Requirement
Scan the entries below for the string "febbraio" and copy every line where it turns up.

START Records for the task

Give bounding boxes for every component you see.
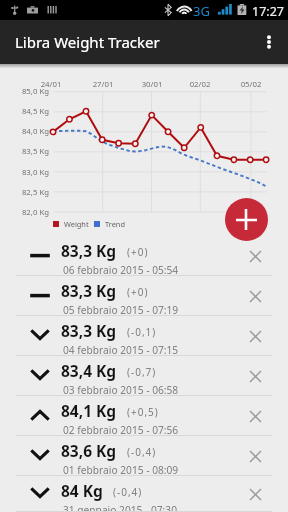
staticText: 24/01	[36, 79, 66, 90]
button[interactable]: 83,3 Kg	[0, 276, 288, 316]
button[interactable]: Delete entry	[238, 436, 272, 476]
staticText: 03 febbraio 2015 - 06:58	[63, 383, 179, 397]
staticText: (+0)	[127, 285, 149, 299]
staticText: (+0)	[127, 245, 149, 259]
button[interactable]: Delete entry	[238, 276, 272, 316]
button[interactable]: 83,3 Kg	[0, 316, 288, 356]
staticText: 83,4 Kg	[61, 360, 117, 381]
staticText: 01 febbraio 2015 - 08:09	[63, 463, 179, 477]
staticText: Trend	[105, 219, 125, 229]
button[interactable]: 84,1 Kg	[0, 396, 288, 436]
button[interactable]: More options	[249, 20, 288, 64]
staticText: 31 gennaio 2015 - 07:30	[63, 503, 177, 512]
button[interactable]: Delete entry	[238, 236, 272, 276]
staticText: 06 febbraio 2015 - 05:54	[63, 263, 179, 277]
staticText: (-0,1)	[127, 325, 157, 339]
staticText: 83,3 Kg	[61, 320, 117, 341]
staticText: 27/01	[88, 79, 118, 90]
button[interactable]: Delete entry	[238, 396, 272, 436]
staticText: (+0,5)	[127, 405, 159, 419]
button[interactable]: 84 Kg	[0, 476, 288, 512]
staticText: 83,6 Kg	[61, 440, 117, 461]
staticText: (-0,4)	[113, 485, 143, 499]
staticText: 02 febbraio 2015 - 07:56	[63, 423, 179, 437]
staticText: 83,3 Kg	[61, 240, 117, 261]
button[interactable]: 83,3 Kg	[0, 236, 288, 276]
button[interactable]: Delete entry	[238, 476, 272, 512]
staticText: Libra Weight Tracker	[15, 32, 160, 52]
staticText: 84 Kg	[61, 480, 103, 501]
staticText: 84,0 Kg	[0, 126, 49, 137]
button[interactable]: Add weight	[225, 198, 268, 241]
staticText: (-0,7)	[127, 365, 157, 379]
staticText: 83,5 Kg	[0, 146, 49, 157]
staticText: 83,0 Kg	[0, 167, 49, 178]
staticText: 82,0 Kg	[0, 207, 49, 218]
staticText: 30/01	[137, 79, 167, 90]
button[interactable]: 83,4 Kg	[0, 356, 288, 396]
staticText: 02/02	[185, 79, 215, 90]
staticText: 04 febbraio 2015 - 07:15	[63, 343, 179, 357]
button[interactable]: Delete entry	[238, 316, 272, 356]
staticText: 05 febbraio 2015 - 07:19	[63, 303, 179, 317]
staticText: 85,0 Kg	[0, 86, 49, 97]
staticText: 17:27	[252, 3, 284, 20]
staticText: 84,1 Kg	[61, 400, 117, 421]
button[interactable]: Delete entry	[238, 356, 272, 396]
staticText: 3G	[193, 2, 210, 20]
staticText: 82,5 Kg	[0, 187, 49, 198]
button[interactable]: 83,6 Kg	[0, 436, 288, 476]
staticText: 83,3 Kg	[61, 280, 117, 301]
staticText: Weight	[64, 219, 89, 229]
staticText: 05/02	[236, 79, 266, 90]
staticText: 84,5 Kg	[0, 106, 49, 117]
staticText: (-0,4)	[127, 445, 157, 459]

END Records for the task

Exercise response
staticText: 03 febbraio 2015 - 06:58	[63, 383, 179, 397]
staticText: 01 febbraio 2015 - 08:09	[63, 463, 179, 477]
staticText: 06 febbraio 2015 - 05:54	[63, 263, 179, 277]
staticText: 02 febbraio 2015 - 07:56	[63, 423, 179, 437]
staticText: 04 febbraio 2015 - 07:15	[63, 343, 179, 357]
staticText: 05 febbraio 2015 - 07:19	[63, 303, 179, 317]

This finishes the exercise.